_WORK REQUIRED_. Find the lines in the records that carry the word "Bundesregierung". Copy each one.

(Extracted page text data)
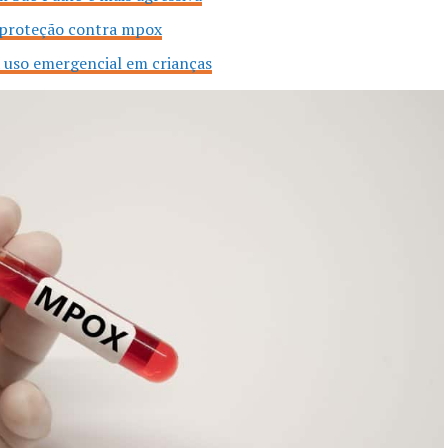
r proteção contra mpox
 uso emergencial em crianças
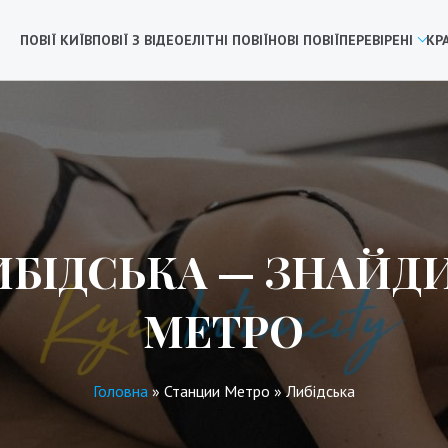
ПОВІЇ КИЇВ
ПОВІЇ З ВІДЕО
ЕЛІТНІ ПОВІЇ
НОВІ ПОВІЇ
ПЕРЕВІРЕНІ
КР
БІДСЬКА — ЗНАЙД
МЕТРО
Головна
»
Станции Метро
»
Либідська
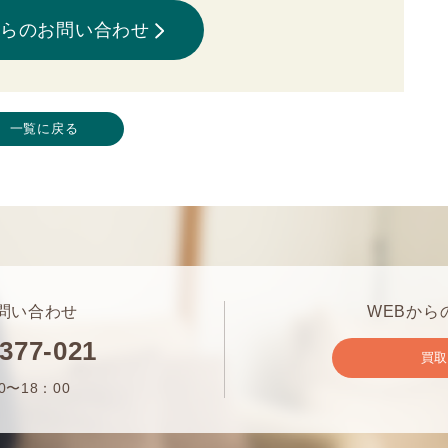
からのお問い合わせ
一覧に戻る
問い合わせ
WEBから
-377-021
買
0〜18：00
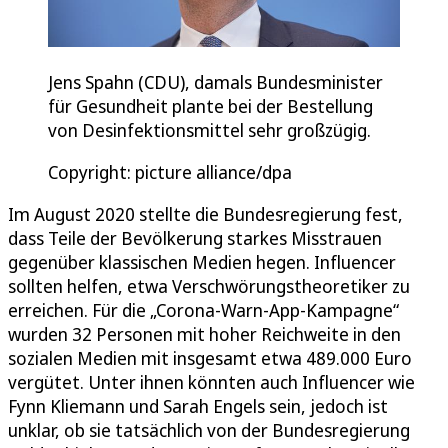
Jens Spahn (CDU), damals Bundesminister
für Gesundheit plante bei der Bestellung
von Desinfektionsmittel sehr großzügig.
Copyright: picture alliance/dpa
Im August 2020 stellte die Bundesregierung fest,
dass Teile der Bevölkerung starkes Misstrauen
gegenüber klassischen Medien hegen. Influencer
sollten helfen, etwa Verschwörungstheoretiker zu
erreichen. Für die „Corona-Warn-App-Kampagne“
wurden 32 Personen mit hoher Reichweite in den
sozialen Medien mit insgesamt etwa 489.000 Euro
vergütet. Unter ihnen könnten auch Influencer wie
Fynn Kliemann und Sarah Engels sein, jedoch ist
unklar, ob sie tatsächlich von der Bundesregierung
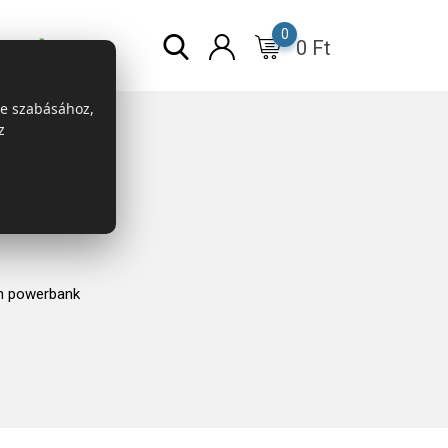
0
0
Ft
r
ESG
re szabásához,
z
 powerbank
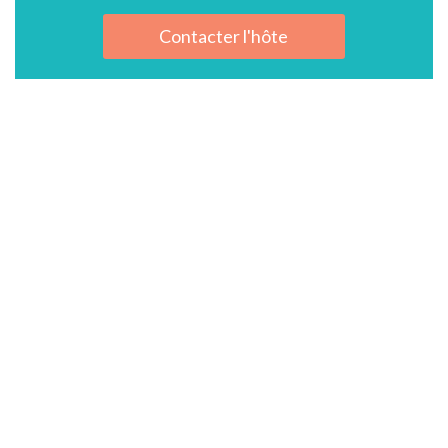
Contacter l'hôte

_RESPONSE AREA_.
Im August 2020 stellte die Bundesregierung fest,
unklar, ob sie tatsächlich von der Bundesregierung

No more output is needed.